[Collected data]
▶

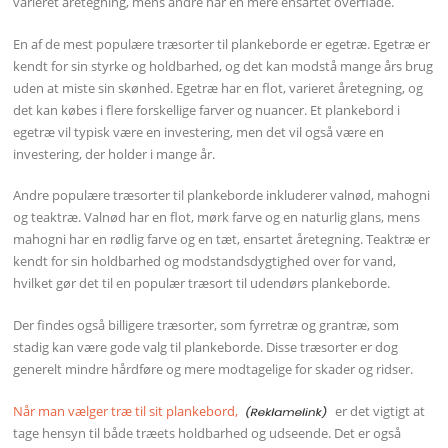
varieret åretegning, mens andre har en mere ensartet overflade.
En af de mest populære træsorter til plankeborde er egetræ. Egetræ er
kendt for sin styrke og holdbarhed, og det kan modstå mange års brug
uden at miste sin skønhed. Egetræ har en flot, varieret åretegning, og
det kan købes i flere forskellige farver og nuancer. Et plankebord i
egetræ vil typisk være en investering, men det vil også være en
investering, der holder i mange år.
Andre populære træsorter til plankeborde inkluderer valnød, mahogni
og teaktræ. Valnød har en flot, mørk farve og en naturlig glans, mens
mahogni har en rødlig farve og en tæt, ensartet åretegning. Teaktræ er
kendt for sin holdbarhed og modstandsdygtighed over for vand,
hvilket gør det til en populær træsort til udendørs plankeborde.
Der findes også billigere træsorter, som fyrretræ og grantræ, som
stadig kan være gode valg til plankeborde. Disse træsorter er dog
generelt mindre hårdføre og mere modtagelige for skader og ridser.
Når man vælger træ til sit plankebord,
er det vigtigt at
tage hensyn til både træets holdbarhed og udseende. Det er også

◀

**Task to carry out**
Look above for the line with "En af de mest"; retype exactly that line, every line after it up to the line with "og teaktræ. Valnød", and that line too, nothing else.

**Task output**
En af de mest populære træsorter til plankeborde er egetræ. Egetræ er
kendt for sin styrke og holdbarhed, og det kan modstå mange års brug
uden at miste sin skønhed. Egetræ har en flot, varieret åretegning, og
det kan købes i flere forskellige farver og nuancer. Et plankebord i
egetræ vil typisk være en investering, men det vil også være en
investering, der holder i mange år.
Andre populære træsorter til plankeborde inkluderer valnød, mahogni
og teaktræ. Valnød har en flot, mørk farve og en naturlig glans, mens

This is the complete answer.